Shortly before 11 PM, something told me to look out the back door.

The moon was peeking through the clouds, high in the sky above my house.

It was 11:05 PM when this photograph was taken. Back to bed, the old guy went.

At 6:15 on September 22, 2021, another big, bright, golden moon could be seen.

Notice: The rabbit in the moon, turned upside down!

That's all I've got to complain about.

Sunday, August 29, 2021

August 2021 Comes to an End

 The Blog Has Been Waiting

We've been extremely busy in Okinawa doing things like Social Distancing er, People Avoidance.

Coronavirus has the whole world doing things a little bit differently. Will it ever end?

Most mornings I'm out of the house with the cameras way before sunrise. 

The idea is to get some nature photos, upper body exercise, and 10,000 steps done prior to noon.

The sun can be brutal on this island during the summer months.  It'll tan your hide.

Fridays I get to leave town and do some traveling. 

For those who haven't seen me in a while, here's a peek at my foot.

The lighting (in the sky) was horrible at this attraction so, I pointed my lens towards the ground.

This is a place, I call, the Big Bird Tower in Hedo.

A discovery made, at the parking area below the Big Bird, was this Okinawa Tree Lizard.

For the past four Fridays, I've been back shooting this lizard and some companion critters.

A Parting Shot

The weather towards the end of the month had me a bit worried. Would we see the full moon?

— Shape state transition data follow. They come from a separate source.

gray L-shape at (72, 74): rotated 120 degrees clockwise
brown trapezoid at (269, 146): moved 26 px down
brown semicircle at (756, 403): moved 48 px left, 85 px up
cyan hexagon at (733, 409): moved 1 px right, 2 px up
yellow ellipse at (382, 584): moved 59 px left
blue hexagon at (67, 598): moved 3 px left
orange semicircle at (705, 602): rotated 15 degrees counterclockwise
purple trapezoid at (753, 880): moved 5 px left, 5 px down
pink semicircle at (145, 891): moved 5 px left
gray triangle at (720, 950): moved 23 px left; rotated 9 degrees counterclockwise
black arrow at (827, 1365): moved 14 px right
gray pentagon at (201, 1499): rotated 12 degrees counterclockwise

It was the weekend of Obon. Okinawan spirits return to their family homes.

On the final evening, they return to the heavens, under the light of the full moon.

The sky was cloudy. It was windy. From the roof of my house a quick snap of the shutter.

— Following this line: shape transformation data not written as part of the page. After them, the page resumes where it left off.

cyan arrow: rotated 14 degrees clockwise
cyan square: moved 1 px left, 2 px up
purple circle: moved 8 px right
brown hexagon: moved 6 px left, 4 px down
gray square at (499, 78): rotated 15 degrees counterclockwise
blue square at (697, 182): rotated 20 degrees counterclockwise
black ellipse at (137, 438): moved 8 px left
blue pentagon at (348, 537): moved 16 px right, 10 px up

Minutes later there was no moon to be seen. End of August Report 

Thursday, July 22, 2021

Owls Can't Move Their Eyes Like We Do

 Here's A Closeup Look 

This Northern Boobook (Ninox japonica) is an owl photographed in Okinawa, Japan.

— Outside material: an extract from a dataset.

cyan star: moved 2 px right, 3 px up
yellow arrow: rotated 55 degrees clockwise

The Japanese would call it (アオバズク) Aobazuku. 

It's a medium-sized owl that's a subspecies of the Brown Hawk Owl.

Notice it has a round-shaped head without any ear-tufts sticking out of it.

Bright yellow eyes, some folks think are comical (not me), and yellow talons are noticeable.

Other identifying marks are the dark brown feathers with brown and white streaks upfront.

The bird also has a distinctive black beak.

Hang on for the Eyeball Part!

It took a while for me to get proof from National Geographic that owls can't move their eyes.

They have to swivel their heads around because their eyeballs aren't in sockets like ours.

Here's an animation, made from several photos, of the bird looking around for prey.

It was the morning before a typhoon so, things are kind of misty and windy.

These birds are found in China, Japan, Korea, and Taiwan.

They hang out in wooded areas and forests up to 1700 meters in elevation.

The bird is a raptor that catches insects in flight and that's not all they eat.

They've been known to grab smaller birds, lizards, and bats.

See more about this Northern Boobook at:

Thursday, July 8, 2021

Chasing the Cinnamon Bittern of Kin Town

 Okinawa's Rainy Season Ended

Heat and humidity have me getting up and out with the camera before sunup.

My air-conditioned room is usually about 30% humid.  Outdoors it's over 90% after sunrise.

Each morning I hike to an area where two of these birds hang out.

Getting into position before 6:30 gives me time to stretch, exercise, and drink coffee.

Birds aren't on any kind of schedule. They might appear anytime between 7 and 9 AM.

They really don't come just to pose for the camera. They stretch and wiggle around a bit.

It doesn't do much good to cuss and talk to them but, I do anyway.

And, I get this look like, "Is there a problem Mister?"

Nobody wants pictures of stupid-looking birds so, I move on.

This Cinnamon Bittern had a better attitude and a terrific background.

The time was 7:19 AM and the hike home would be over before ten.

Wednesday, June 2, 2021

The Black-crowned Night Heron in Flight

 Just A Second

Here are three photos of this bird taken at 6:55 AM today.

My camera was mounted on a tripod and equipped with a 300 MM lens.

Getting ready to hike farther down the road, I folded the tripod before the bird appeared.

It's a fast mover. I was on auto-focus and used the tripod as a monopod.

In less time than it takes to let out a good sneeze, the bird disappeared.